8 comments on “What a difference a key makes

  1. I remember a few years ago when I was on holiday in Greece, there was a cybercafe I used to visit about two times a week, and the keyboard there had the ” and the @ symbols switched, and it was the MOST annoying thing, despite me only using the computer only a small amount of times while I was there.

    I’ve got to say i’m disappointed you’ve gone back to using the US format though, you dirty Yank.

  2. In my working day I type in both Spanish and English*. I have a Labtech wireless keyboard bought here in Spain, that looks sort of like your top two boards. I learned to type years ago on a typical american one, so after all these years I’m still not used to the different placement of letters caused by the addition of ñ and ç and the cool little key for accents that you strike before you strike the letter that will carry the accent and then the accent magically apears above it. And the damn € being under the “E”, requiring Alt Gr. (Grrrrrr.)

    *Oh and then we have the joys of my spellcheck lurching between languages, and it’s never in the language I want. If I’m writing in Spanish, it decides to set to English. If I’m in English, Spanish. And then once in a while I get a stand-off between British and American English, so color becomes colour…….Though I do like the cute little key in the upper right that is just made for a country where most of the women (and some of the men) have Maria as a second name, so I can easily abbreviate Ana Maria to Ana Mª.

    Bloody Europe.

  3. On the upper LEFT (I misspoke before)of the keyboard, just to the left of the number “1”, is a key that’s “º” in lower case and “ª” in upper case. The little “ª” is very useful because so many people in Spain are Ana Maria, José Maria, Maria Ángeles, Maria Luisa, all those Marias can be shortened to Mª.
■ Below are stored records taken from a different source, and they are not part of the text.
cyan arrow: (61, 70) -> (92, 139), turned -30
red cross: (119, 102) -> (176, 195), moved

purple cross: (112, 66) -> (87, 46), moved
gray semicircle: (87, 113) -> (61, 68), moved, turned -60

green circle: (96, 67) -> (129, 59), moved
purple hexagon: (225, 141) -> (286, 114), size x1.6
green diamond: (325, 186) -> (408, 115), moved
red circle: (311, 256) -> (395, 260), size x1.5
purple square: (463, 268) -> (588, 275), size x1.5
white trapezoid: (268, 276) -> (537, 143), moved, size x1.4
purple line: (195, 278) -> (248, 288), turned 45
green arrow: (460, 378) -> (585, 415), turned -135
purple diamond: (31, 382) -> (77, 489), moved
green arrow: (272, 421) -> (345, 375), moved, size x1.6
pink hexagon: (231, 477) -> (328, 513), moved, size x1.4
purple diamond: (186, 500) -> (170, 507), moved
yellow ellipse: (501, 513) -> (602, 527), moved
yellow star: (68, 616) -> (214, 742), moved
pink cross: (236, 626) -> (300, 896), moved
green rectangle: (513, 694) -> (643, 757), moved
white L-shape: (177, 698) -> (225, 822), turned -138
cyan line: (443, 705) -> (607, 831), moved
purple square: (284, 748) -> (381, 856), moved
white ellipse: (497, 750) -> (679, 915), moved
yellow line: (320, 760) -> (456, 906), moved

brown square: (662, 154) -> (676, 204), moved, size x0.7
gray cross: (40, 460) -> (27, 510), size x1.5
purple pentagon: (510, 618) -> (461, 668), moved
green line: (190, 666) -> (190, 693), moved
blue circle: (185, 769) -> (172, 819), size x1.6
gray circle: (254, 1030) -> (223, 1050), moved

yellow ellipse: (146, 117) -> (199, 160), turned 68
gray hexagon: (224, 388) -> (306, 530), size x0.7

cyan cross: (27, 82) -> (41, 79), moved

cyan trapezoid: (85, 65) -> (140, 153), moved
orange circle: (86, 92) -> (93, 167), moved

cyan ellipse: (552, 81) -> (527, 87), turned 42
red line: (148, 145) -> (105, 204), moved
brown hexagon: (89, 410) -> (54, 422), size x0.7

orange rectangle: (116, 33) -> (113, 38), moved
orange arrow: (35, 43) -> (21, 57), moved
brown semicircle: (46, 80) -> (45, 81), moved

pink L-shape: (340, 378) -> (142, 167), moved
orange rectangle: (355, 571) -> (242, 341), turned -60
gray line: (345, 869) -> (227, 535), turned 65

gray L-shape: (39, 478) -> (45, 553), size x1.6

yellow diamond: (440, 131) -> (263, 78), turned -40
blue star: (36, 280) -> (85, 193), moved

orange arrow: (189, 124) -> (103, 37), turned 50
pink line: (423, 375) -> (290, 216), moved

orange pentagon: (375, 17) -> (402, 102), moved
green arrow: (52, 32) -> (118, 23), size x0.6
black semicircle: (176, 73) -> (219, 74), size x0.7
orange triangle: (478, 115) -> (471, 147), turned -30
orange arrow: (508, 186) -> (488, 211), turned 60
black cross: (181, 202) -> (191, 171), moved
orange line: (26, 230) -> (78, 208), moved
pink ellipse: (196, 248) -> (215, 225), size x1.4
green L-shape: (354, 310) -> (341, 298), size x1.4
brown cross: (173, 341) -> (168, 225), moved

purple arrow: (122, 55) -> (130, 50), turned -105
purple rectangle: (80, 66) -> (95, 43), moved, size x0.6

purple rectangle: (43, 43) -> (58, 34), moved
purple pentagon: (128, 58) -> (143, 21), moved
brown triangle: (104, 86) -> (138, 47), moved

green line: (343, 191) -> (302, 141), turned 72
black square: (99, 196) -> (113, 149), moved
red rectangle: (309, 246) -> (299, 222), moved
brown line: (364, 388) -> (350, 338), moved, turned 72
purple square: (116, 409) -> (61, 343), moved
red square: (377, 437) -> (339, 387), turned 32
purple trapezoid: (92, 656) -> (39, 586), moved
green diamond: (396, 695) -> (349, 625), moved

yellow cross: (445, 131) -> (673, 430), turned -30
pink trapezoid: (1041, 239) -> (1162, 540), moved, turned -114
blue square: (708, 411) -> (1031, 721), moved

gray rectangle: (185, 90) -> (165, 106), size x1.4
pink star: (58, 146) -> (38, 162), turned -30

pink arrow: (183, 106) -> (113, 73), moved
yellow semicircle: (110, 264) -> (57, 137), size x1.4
    The “º” sign is used to indicate not only degrees but ordinal numbers 1º,2º.. (first, second…)

    Then of course the ¡upside down exclamation point! But since I learned to type pretty young and worked as a secretary for years, I’ve got good old QWUERTYUP and all its neighbors burned into my brain. I make a lot of mistakes when I type in Spanish (and I believe QUWERTYUP was designed based on English frequency of use, ¿right?

  4. Home row is Q W E R T Y U I O P

    i have tried to use the ‘german’ keyboard setting for word documents just to make umlauts easier, but man, it messes me up!

  5. I noticed also the American keyboard has most of the keys spelt out. What are they saying here, that Americans are stupid? That they fear being sued because some twit can’t work out how to use their keyboard?

    I kid I kid, but that difference is interesting.